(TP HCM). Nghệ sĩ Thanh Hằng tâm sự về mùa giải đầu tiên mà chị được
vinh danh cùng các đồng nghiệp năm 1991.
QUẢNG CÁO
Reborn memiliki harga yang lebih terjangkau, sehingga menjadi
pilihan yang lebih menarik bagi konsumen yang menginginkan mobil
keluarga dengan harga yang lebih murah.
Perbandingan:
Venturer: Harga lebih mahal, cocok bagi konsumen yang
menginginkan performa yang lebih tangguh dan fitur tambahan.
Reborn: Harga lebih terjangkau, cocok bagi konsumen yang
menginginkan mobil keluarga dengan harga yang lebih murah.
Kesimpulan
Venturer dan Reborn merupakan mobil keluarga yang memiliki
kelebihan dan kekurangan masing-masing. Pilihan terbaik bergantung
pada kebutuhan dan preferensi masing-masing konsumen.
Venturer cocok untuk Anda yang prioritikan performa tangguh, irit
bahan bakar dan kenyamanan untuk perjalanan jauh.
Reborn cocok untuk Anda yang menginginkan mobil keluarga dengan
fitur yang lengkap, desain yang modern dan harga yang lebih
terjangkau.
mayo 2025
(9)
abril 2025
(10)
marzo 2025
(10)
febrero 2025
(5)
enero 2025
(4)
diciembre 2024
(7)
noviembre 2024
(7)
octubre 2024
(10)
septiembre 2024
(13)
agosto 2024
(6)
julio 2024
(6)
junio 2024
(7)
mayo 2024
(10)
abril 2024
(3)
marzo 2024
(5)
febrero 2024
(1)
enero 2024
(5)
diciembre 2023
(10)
####
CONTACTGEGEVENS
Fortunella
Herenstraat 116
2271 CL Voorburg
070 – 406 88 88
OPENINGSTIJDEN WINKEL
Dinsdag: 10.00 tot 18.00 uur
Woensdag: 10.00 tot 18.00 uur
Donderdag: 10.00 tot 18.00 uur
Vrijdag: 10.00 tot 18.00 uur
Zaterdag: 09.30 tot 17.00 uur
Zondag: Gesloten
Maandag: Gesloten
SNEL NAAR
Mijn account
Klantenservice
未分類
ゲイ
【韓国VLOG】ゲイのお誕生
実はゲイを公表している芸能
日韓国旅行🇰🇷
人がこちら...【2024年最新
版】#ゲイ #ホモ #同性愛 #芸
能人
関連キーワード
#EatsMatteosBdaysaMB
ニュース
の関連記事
####
WORK INSTRUCTIONS:
Reading through the records above, report each line in which the string "terjangkau" is found.

YOUR SOLUTION:
Reborn memiliki harga yang lebih terjangkau, sehingga menjadi
Reborn: Harga lebih terjangkau, cocok bagi konsumen yang
terjangkau.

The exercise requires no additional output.